В часовне люди приносили жертвы двойнику, или жизненной силе, умершего человека, по-египетски «Ка». Жрецы зачитывали тексты, к примеру, дословно такие: «Жертва, которую дает царь для Осириса для того, чтобы дали они…» — и дальше перечисляется: тысячу хлебов, тысячу сосудов с пивом, тысячу быков, тысячу птиц — такие списки могли быть очень длинными.
Формулы нужно было читать, чтобы двойник получал все перечисленное в том мире, соответственно, тексты должны были сохраняться максимально долго. И гробнице Персенеба их специально выполнили в технике врезанного рельефа — в отличие от выпуклого фон дополнительно защищает текст. В южной комнате изображены менее важные сцены: охота в тростниках, сев, уборка урожая, перевозка снопов. Они выполнены проще — в технике росписи. На этом примере можно увидеть, как рационально египтяне подходили к оформлению своих гробниц.
Египтяне не заморачивались, даже если речь шла о царских памятниках. Статуи могут быть прекрасно обработаны спереди, но если посмотреть сзади — все криво-косо. Или рельефы гробницы — на уровне глаз сделаны просто великолепно, а чем выше (или ниже), тем хуже.

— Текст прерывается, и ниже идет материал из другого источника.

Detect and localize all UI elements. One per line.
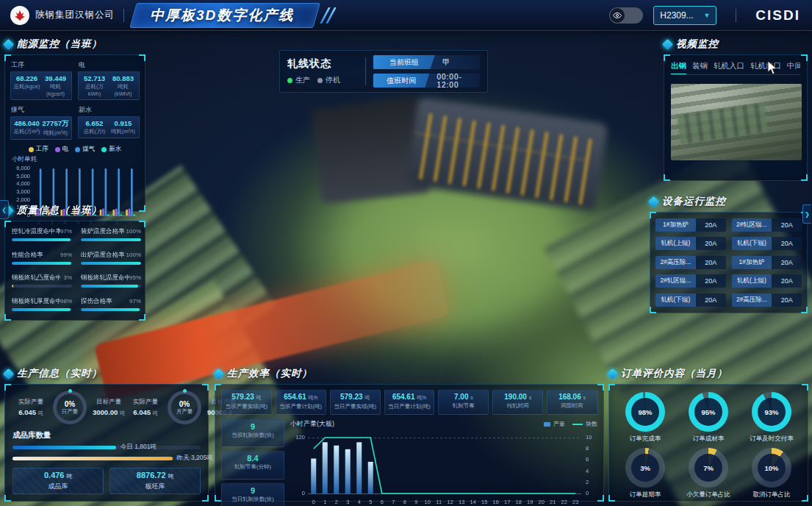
quality-info-panel: 质量信息（当班） 控轧冷温度命中率 97% 装炉温度合格率 100% 性能合格率… — [4, 203, 145, 321]
equipment-name: 轧机(上辊) — [732, 274, 772, 288]
eye-icon — [610, 8, 625, 23]
order-donut-ring: 10% — [752, 448, 791, 488]
device-selector-dropdown[interactable]: H2309... ▼ — [653, 6, 716, 25]
quality-metric: 出炉温度合格率 100% — [81, 251, 141, 268]
quality-progress-track — [81, 262, 141, 265]
efficiency-metric-card: 654.61 吨/h 当日产量计划(吨) — [384, 390, 435, 415]
quality-metric: 钢板终轧凸度命中率 3% — [12, 274, 72, 291]
quality-metric: 探伤合格率 97% — [81, 297, 141, 315]
energy-value-label: 总耗(万m³) — [12, 128, 41, 135]
corner-decoration — [202, 384, 209, 391]
state-dot — [317, 78, 323, 83]
efficiency-label: 当班产量计划(吨) — [276, 403, 326, 410]
energy-value: 6.652 — [80, 119, 109, 127]
line-status-badge[interactable]: 当前班组 甲 — [373, 55, 480, 69]
corner-decoration — [802, 495, 808, 502]
line-status-divider — [365, 57, 366, 85]
video-monitor-panel: 视频监控 出钢 装钢 轧机入口 轧机出口 中间冷 电动热... — [664, 37, 808, 181]
energy-section: 煤气 486.040 总耗(万m³) 27757万 吨耗(m³/t) — [10, 104, 72, 140]
state-label: 生产 — [295, 75, 310, 85]
energy-section: 工序 68.226 总耗(kgce) 39.449 吨耗(kgce/t) — [10, 60, 72, 100]
order-gauge-label: 订单及时交付率 — [750, 435, 794, 443]
cisdi-logo: CISDI — [755, 7, 800, 24]
order-gauge: 7% 小欠量订单占比 — [678, 448, 739, 499]
energy-value-label: 吨耗(kWh/t) — [109, 83, 137, 97]
corner-decoration — [597, 384, 604, 391]
order-donut-value: 7% — [694, 454, 722, 482]
orders-panel-title: 订单评价内容（当月） — [621, 367, 727, 380]
energy-section-card: 486.040 总耗(万m³) 27757万 吨耗(m³/t) — [10, 116, 72, 140]
equipment-current-value: 20A — [696, 256, 726, 269]
equipment-reading: 2#高压除... 20A — [732, 293, 802, 307]
bar-legend-swatch — [544, 422, 550, 427]
legend-item: 煤气 — [75, 145, 95, 154]
quality-progress-fill — [12, 262, 71, 265]
order-gauge-label: 取消订单占比 — [753, 491, 791, 499]
production-info-panel: 生产信息（实时） 实际产量 6.045 吨 0% 日产量 目标产量 3000.0… — [4, 366, 209, 502]
energy-section-name: 电 — [79, 60, 140, 70]
video-camera-tab[interactable]: 装钢 — [692, 61, 708, 71]
equipment-monitor-panel: 设备运行监控 1#加热炉 20A 2#轧区辊... 20A 轧机(上辊) 20A… — [650, 194, 808, 313]
cctv-video-feed[interactable] — [671, 84, 802, 160]
energy-value: 68.226 — [12, 74, 41, 82]
stock-bar-label: 昨天 3,205吨 — [177, 454, 213, 463]
line-status-title: 轧线状态 — [287, 57, 358, 71]
right-panel-collapse-handle[interactable]: ❯ — [802, 204, 811, 224]
quality-metric-value: 97% — [60, 228, 72, 235]
corner-decoration — [801, 307, 808, 313]
legend-label: 新水 — [109, 145, 121, 154]
video-camera-tab[interactable]: 中间冷 — [787, 61, 800, 71]
page-title: 中厚板3D数字化产线 — [150, 6, 294, 25]
efficiency-metric-card: 579.23 吨 当班产量实绩(吨) — [221, 390, 272, 415]
equipment-reading: 轧机(上辊) 20A — [655, 237, 726, 250]
efficiency-value: 654.61 吨/h — [385, 393, 434, 402]
legend-item: 工序 — [29, 145, 48, 154]
output-progress-ring: 0% 月产量 — [168, 391, 201, 424]
equipment-name: 1#加热炉 — [732, 256, 772, 269]
panel-diamond-icon — [3, 38, 15, 50]
order-gauge-label: 小欠量订单占比 — [686, 491, 730, 499]
video-camera-tab[interactable]: 轧机入口 — [714, 61, 744, 71]
corner-decoration — [801, 174, 808, 181]
quality-progress-fill — [81, 238, 141, 241]
legend-dot — [75, 147, 80, 152]
efficiency-value: 654.61 吨/h — [276, 393, 326, 402]
order-donut-value: 95% — [694, 398, 722, 426]
efficiency-side-card: 9 当日轧制块数(块) — [221, 483, 284, 506]
legend-dot — [101, 147, 107, 152]
panel-diamond-icon — [607, 368, 619, 380]
side-card-label: 轧制节奏(分钟) — [222, 463, 284, 471]
energy-value-label: 总耗(万t) — [80, 128, 109, 135]
video-camera-tab[interactable]: 轧机出口 — [750, 61, 781, 71]
video-camera-tab[interactable]: 出钢 — [671, 61, 686, 71]
order-gauge: 98% 订单完成率 — [615, 392, 675, 443]
equipment-reading: 轧机(上辊) 20A — [732, 274, 802, 288]
line-status-badge[interactable]: 值班时间 00:00-12:00 — [373, 74, 480, 88]
efficiency-label: 当班产量实绩(吨) — [222, 403, 271, 410]
left-panel-collapse-handle[interactable]: ❮ — [0, 200, 9, 219]
top-bar: 陕钢集团汉钢公司 中厚板3D数字化产线 H2309... ▼ CISDI — [0, 0, 812, 31]
order-donut-ring: 95% — [689, 392, 728, 432]
output-progress-ring: 0% 日产量 — [53, 391, 87, 424]
quality-progress-track — [81, 285, 141, 288]
legend-dot — [29, 147, 34, 152]
side-card-label: 当班轧制块数(块) — [222, 432, 284, 439]
quality-progress-fill — [81, 262, 141, 265]
efficiency-label: 纯轧时间 — [493, 402, 542, 410]
equipment-current-value: 20A — [772, 237, 802, 250]
legend-label: 煤气 — [82, 145, 95, 154]
order-gauge: 10% 取消订单占比 — [741, 448, 802, 499]
energy-value-label: 总耗(万kWh) — [80, 83, 109, 97]
order-gauge: 93% 订单及时交付率 — [741, 392, 802, 443]
equipment-reading: 1#加热炉 20A — [655, 218, 726, 232]
order-donut-value: 3% — [631, 454, 659, 482]
actual-output-label: 实际产量 — [127, 398, 164, 407]
corner-decoration — [664, 174, 670, 181]
panel-diamond-icon — [3, 368, 15, 380]
hourly-output-chart — [290, 429, 597, 506]
quality-progress-track — [81, 238, 141, 241]
visibility-toggle[interactable] — [609, 7, 643, 24]
actual-output-value: 6.045 吨 — [12, 408, 49, 417]
corner-decoration — [664, 54, 670, 61]
equipment-name: 2#高压除... — [732, 293, 772, 307]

Самые незаметные места, в темных углах или боковых комнатах, часто вообще оформлены на скорую руку. Одни египтологи полагают, что на средние регистры нанимали хороших мастеров, а на других похуже, чтобы сэкономить. Другие исследователи пишут, мол, внизу на табуреточке работали опытные мастера, а вверху на лесах — подмастерья. И это везде. Заходишь — внешне все выглядит превосходно, но как только начинаешь присматриваться, понимаешь, что кого-то здесь облапошили: или тебя, или хозяина гробницы.
— Еще на дне одной гробницы вы нашли золотую фольгу. Ее египтяне тоже в целях экономии использовали?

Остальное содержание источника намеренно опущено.